=== Begin Enclosure ===
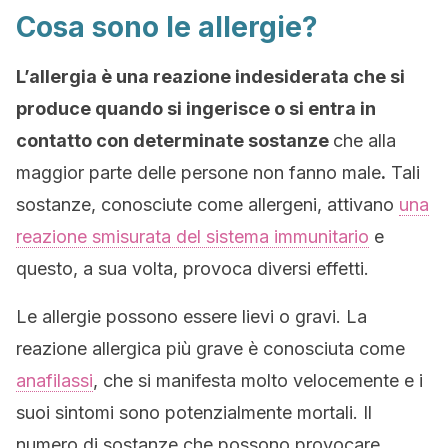
Cosa sono le allergie?
L’allergia è una reazione indesiderata che si
produce quando si ingerisce o si entra in
contatto con determinate sostanze
che alla
maggior parte delle persone non fanno male
.
Tali
sostanze, conosciute come allergeni, attivano
una
reazione smisurata del sistema immunitario
e
questo, a sua volta, provoca diversi effetti.
Le allergie possono essere lievi o gravi. La
reazione allergica più grave è conosciuta come
anafilassi
, che si manifesta molto velocemente e i
suoi sintomi sono potenzialmente mortali. Il
numero di sostanze che possono provocare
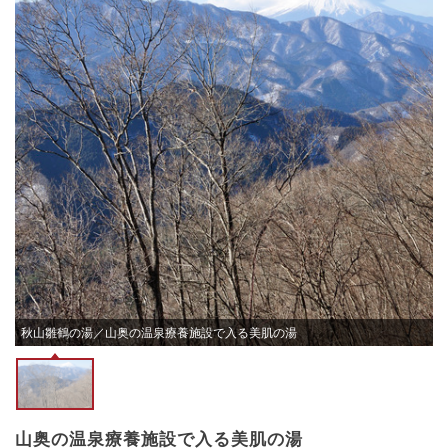
秋山雛鶴の湯／山奥の温泉療養施設で入る美肌の湯
山奥の温泉療養施設で入る美肌の湯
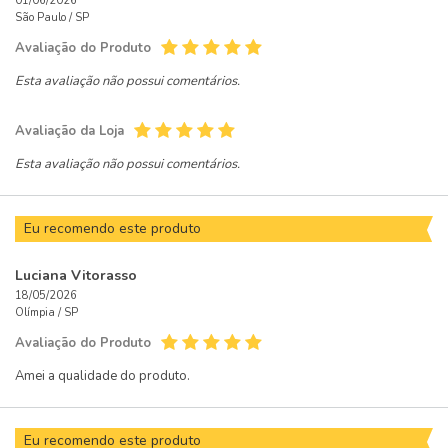
01/06/2026
São Paulo /
SP
Avaliação do Produto
Esta avaliação não possui comentários.
Avaliação da Loja
Esta avaliação não possui comentários.
Eu recomendo este produto
Luciana Vitorasso
18/05/2026
Olímpia /
SP
Avaliação do Produto
Amei a qualidade do produto.
Eu recomendo este produto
=== End Enclosure ===
EXERCISE AIM: The answer must be the lines from the one containing "Amei a qualidade do produto." to the final line of the data above, copied exactly, both included, with nothing added.

EXERCISE RESULT:
Amei a qualidade do produto.
Eu recomendo este produto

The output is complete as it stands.